Segment Start: SUPPLIED MATERIAL

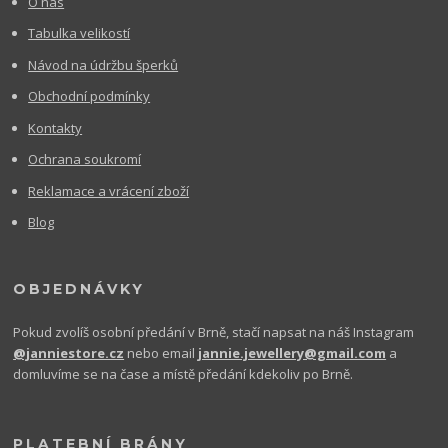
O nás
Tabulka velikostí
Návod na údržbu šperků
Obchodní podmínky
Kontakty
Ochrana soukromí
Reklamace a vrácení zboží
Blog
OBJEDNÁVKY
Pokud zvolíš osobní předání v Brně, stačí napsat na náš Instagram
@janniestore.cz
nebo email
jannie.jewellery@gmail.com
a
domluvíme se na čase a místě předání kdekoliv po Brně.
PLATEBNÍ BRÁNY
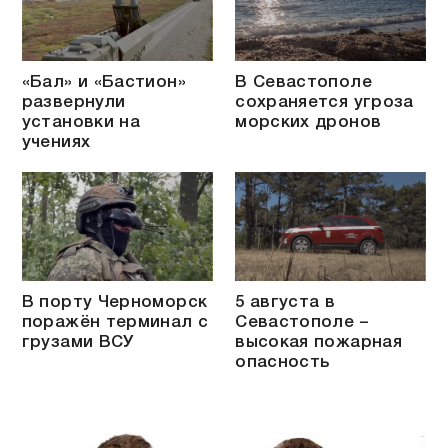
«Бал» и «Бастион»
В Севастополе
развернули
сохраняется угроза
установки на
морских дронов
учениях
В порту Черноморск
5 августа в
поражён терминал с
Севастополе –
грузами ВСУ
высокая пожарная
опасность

Segment End: SUPPLIED MATERIAL

> [ACTIVITY]: All lines in the data that contain the word "Brně" should be copied.

> [ANSWER SPACE]:
Pokud zvolíš osobní předání v Brně, stačí napsat na náš Instagram
domluvíme se na čase a místě předání kdekoliv po Brně.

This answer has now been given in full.